Northern Rivers Housing Crisis 2022 (Part 1 of 2)
By Josephine E Browne
Posted: 2022-12-15T03:28:00Z


Northern Rivers Housing Crisis 2022

(Part 1 of 2)

Dr Josephine Browne


This blog post is Part 1 of a Two-Part series that summarises the August 2022 TASA Thursday event regarding the NSW Northern Rivers Housing Crisis.


Australians were shocked in February this year by the sudden and unanticipated flood levels in the Northern Rivers of New South Wales, and the extreme measures of rescue that community members undertook to save each other using kayaks and surfboards, often from roofs or roof cavities, as the community had sought safety as water rapidly rose overnight.


The media focused on Lismore in particular, but as the water receded, so did the media, and, with them, the consciousness of the after-effects of the Northern Rivers floods within the national psyche.


As a member of this community, I was concerned that we explore the ongoing impacts and efforts toward recovery, particularly regarding housing justice. The floods had destroyed, or rendered uninhabitable, around three thousand homes. Mould was growing over everything in homes, up walls and over ceilings. Roads still remain unfixed and isolated communities cut off. By August, some food drops had only recently ceased. People continue to live in cars, tents and caravans.


What to do if you find mould in your house


In a world where we face increasing uncertainty regarding the intensity and frequency of extreme events brought about by climate change, nowhere brought this more to the public’s attention than the Northern Rivers, where two major flood events occurred within four weeks as La Nina weather systems were able to hold more moisture than previously, due to the heating planet. A third consecutive La Nina is now forecast for our Summer. For a region already experiencing a housing crisis, intensified through Covid and the move from capital cities, which saw our rents increase by around 40%, our situation is dire. 


What happens when the media leaves and community members are still suffering and in need of recovery support? 


In August, we ran a TASA Thursday to discuss some of the ongoing issues, what was needed and what we could do about it. A range of community leaders kindly joined us to let us know what they were seeing on the ground in the aftermath of the floods, and what action we might take to rebuild our communities.


Brendan Ross, the coordinator of the Northern Rivers Tenants Advice and Advocacy Service, based in Lismore, explained that their offices were flooded and their work practices had changed. The service was more deeply connecting to other services, acknowledging the wide and complex needs of those facing homelessness, many for the first time. Staff changed their practices, and responded to community need for face to face conversations, attending recovery centres and working closely with those involved in community development. In the local hyper-competitive rental market, people were already priced out, and this worsened due to the floods.

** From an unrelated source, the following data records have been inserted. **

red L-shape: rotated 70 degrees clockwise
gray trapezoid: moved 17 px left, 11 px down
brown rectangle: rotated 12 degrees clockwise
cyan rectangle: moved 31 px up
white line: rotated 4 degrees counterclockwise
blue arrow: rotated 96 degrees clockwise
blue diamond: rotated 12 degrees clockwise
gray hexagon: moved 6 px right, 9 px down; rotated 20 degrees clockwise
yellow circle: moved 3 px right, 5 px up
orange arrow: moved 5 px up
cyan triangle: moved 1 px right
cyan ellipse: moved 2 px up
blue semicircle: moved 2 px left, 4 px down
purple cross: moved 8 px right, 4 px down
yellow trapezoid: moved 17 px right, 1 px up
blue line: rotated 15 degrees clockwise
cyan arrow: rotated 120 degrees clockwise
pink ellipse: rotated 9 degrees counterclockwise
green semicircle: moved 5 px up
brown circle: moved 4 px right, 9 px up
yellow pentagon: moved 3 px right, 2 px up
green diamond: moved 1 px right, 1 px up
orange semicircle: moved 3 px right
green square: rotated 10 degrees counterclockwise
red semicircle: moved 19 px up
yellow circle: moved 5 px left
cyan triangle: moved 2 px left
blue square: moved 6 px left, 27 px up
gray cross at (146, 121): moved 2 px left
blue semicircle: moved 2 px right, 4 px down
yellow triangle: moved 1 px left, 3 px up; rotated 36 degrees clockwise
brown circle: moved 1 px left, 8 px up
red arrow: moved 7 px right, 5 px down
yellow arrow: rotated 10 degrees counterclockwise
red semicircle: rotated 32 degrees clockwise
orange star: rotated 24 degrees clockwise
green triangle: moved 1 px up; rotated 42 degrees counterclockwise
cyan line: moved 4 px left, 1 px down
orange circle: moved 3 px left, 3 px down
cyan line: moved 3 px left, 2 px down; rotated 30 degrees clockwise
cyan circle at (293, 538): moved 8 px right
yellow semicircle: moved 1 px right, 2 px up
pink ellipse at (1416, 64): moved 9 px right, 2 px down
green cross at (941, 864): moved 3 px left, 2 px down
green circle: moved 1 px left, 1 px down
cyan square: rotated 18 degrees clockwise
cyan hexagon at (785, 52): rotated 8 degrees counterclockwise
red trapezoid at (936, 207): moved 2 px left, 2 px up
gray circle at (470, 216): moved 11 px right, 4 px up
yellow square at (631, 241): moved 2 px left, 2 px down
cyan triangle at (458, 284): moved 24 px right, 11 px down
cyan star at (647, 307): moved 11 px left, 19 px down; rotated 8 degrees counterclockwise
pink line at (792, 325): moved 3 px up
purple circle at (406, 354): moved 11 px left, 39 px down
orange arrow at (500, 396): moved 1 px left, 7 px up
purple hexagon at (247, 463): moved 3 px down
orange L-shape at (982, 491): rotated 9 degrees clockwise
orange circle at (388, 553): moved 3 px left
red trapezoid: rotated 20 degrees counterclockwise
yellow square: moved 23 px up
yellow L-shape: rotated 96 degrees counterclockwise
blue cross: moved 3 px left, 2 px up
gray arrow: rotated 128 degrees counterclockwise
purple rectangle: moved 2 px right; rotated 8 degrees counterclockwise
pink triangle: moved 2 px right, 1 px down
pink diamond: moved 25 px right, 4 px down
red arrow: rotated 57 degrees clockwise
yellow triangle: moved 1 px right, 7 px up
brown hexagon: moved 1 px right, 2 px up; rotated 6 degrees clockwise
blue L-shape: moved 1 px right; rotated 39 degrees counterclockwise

Brendan described the ‘crushing reality of how homelessness impacts people…how people feel about themselves, how they navigate their lives…under continuous housing stress’. The organisation is continuing to deal with the aftermath of the floods, with the impact of the housing situation described as ‘immeasurable’. Brendan pointed out the need for sustained help – that it would take a decade of work for the community he was a part of to recover.


The founder and CEO of local homelessness charity, ‘You have a Friend’, John Lee OAM, spoke next about his experiences working on the streets. John has worked for twenty-two years among homeless people in the area. His organisation is based in Tweed Heads but services Uki, Mount Warning, Murwillumbah, Pottsville and Coolangatta, particularly with meals and essentials. ‘You Have A Friend’ provides over three hundred meals per week, with eighty volunteers as their work force. During the floods, they were particularly active in Chinderah and Lismore. John noted their assistance across floods during 2011, 2017 and now 2022.


His concern was a lack of support from the local council, as he reported on the despair of elderly residents who had lost everything and had little capacity to recover. Promised housing pods were slow to arrive and set up (to date, there were 39), and John was concerned these were offered only on a temporary, two-year basis, which still does not address the structural lack of housing for the region, now exacerbated by over five hundred local homes being damaged through flooding.



You Have A Friend is a 100% not for profit organisation. No one in the charity is paid. and we do not accept any government funding. 

 

All donations to You Have A Friend go to supporting the homeless and marginalised

 

Sponsorship can be by way of financial donations, donations of tinned food, toiletries or donations to our Op Shop.

 

All donations over $2.00 are tax deductible. All donations will receive a receipt.


CLICK HERE to support 'You Have A Friend'



John also described the prejudice and resistance he has seen among some parts of the community regarding the homeless population. He spoke of his experiences supporting single mothers living in cars, seeking food and clothing, as they tried to care for school-aged children, afraid they might be reported to DOCS and have their children removed. Others were sleeping under bridges and in parks, with children still attending school. John has been a persistent advocate for the homeless in our region for over two decades, and has powerful stories about their suffering, as well as experience with some of the challenges and prejudices they face on community and structural levels.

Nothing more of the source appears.